The agreement determines the procedure for deploying from the Russian military bases – in cooperation with the armed forces of the two republics – in the event they are needed to protect the sovereignty of these states, as well as Russian territory.
On the morning of August 8, 2010, Russia was caught unawares as Georgia unleashed a full-scale military offensive against Tshkinval, the South Ossetia capital. Twelve Russian peacekeepers were killed in the initial attacks, which also left scores of civilians dead, injured or on the run.
Following the five-day conflict, Russia formally recognized the independence of Abkhazia and South Ossetia. It now has military bases with a troop presence of 3,800 on the territories of the two republics.
Russia hopes the new agreement being brought before the Duma will preserve a lasting peace in the region.
“The agreements…describe the procedure of the use and operation of facilities of the military bases and other assets and the conditions of using sections of land,” Interfax, citing the Kremlin document, reported. “They define the status of the personnel of the military bases, families of military and civilian personnel and other matters related to the functioning of the military bases.”
At many times throughout their long history, the people of South Ossetia have demonstrated their passionate aspiration for independence.
Most recently, with the collapse of the Soviet Union in 1991, rumblings for South Ossetian independence echoed across the mountainous region. This quest for independence led to the first South Ossetian War, which began on January 5, 1991 against Georgia.
Following the intervention of Russian peacekeepers, and not before some 1,000 civilians had lost their lives, came to an end on June 24, 1992. As a result of the conflict, the republic won its de facto independence.

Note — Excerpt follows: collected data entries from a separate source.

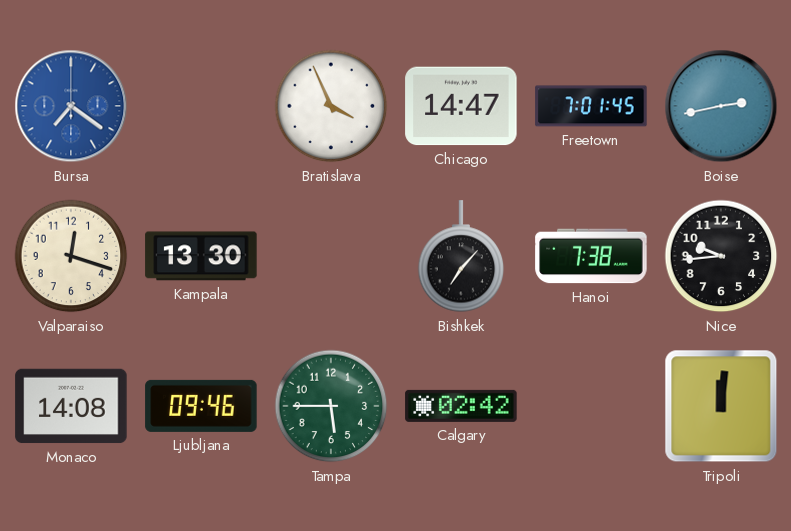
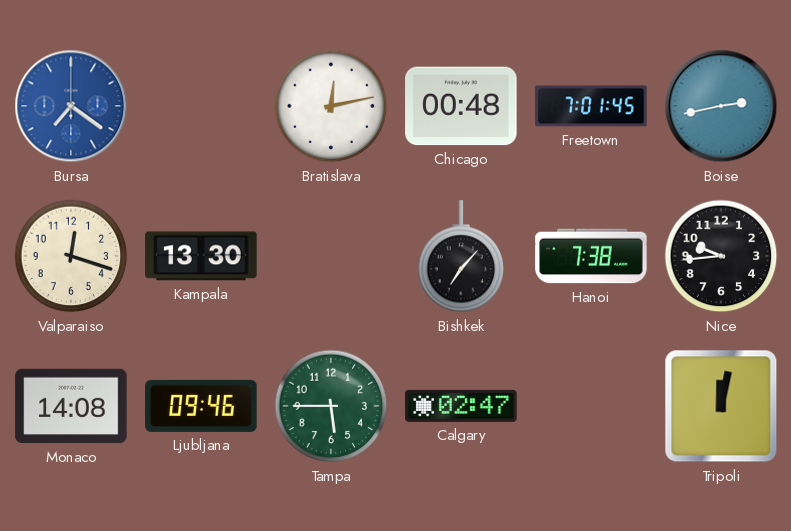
Bratislava: 3:56 -> 12:13
Chicago: 14:47 -> 00:48
Calgary: 02:42 -> 02:47
Tripoli: 12:01 -> 12:02
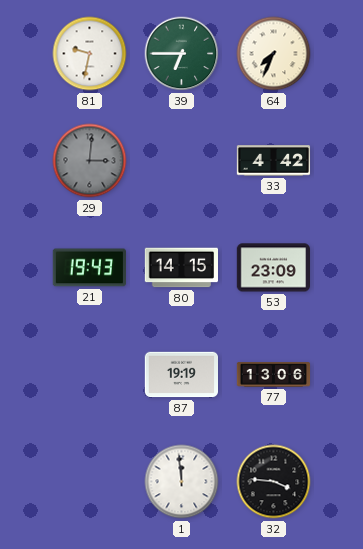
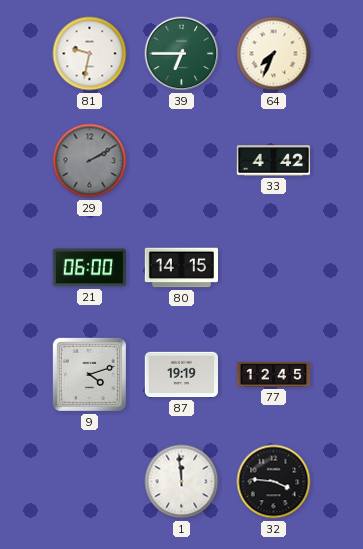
29: 3:01 -> 2:10
21: 19:43 -> 06:00
53: 23:09 -> none
9: none -> 4:12
77: 13:06 -> 12:45
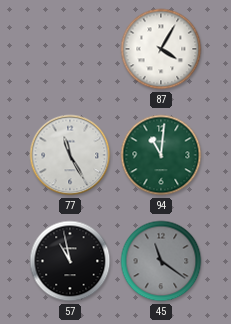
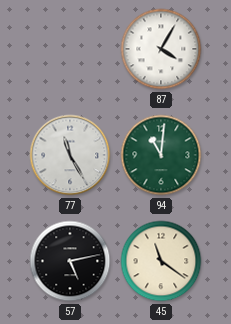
57: 10:58 -> 5:13
45 dial: grey -> cream
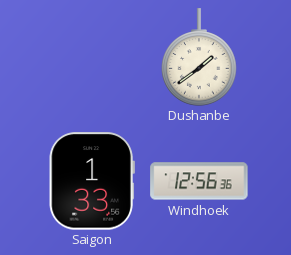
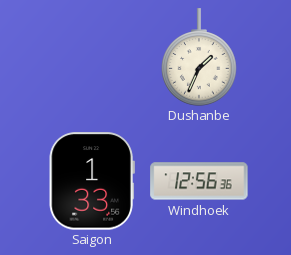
Dushanbe: 1:39 -> 1:34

But the end of war did not, as Russia learned three years ago, end the tensions.
Today, Russian military base #4 in South Ossetia is divided between Tskhinval and Java; while in Abkhazia, Russian military base #7 is located in both Gudauta and Ochamchira. The Gudauta base has 1,500 troops, while the remainder of the personnel is stationed in Maikop, Russia.
According to the agreement, the deployment of the Russian bases may be extended as the situation demands.
The agreement between Russia and Abkhazia was signed in Moscow on February 17, 2010, and between Russia and South Ossetia on April 7, 2010.
Dmitry Medvedev has marked the anniversary of the Russian-Georgian war by paying a visit to an army unit that fought in the conflict. The Russian leader praised the troops for emerging victorious against the “aggressor” in the August 2008 war.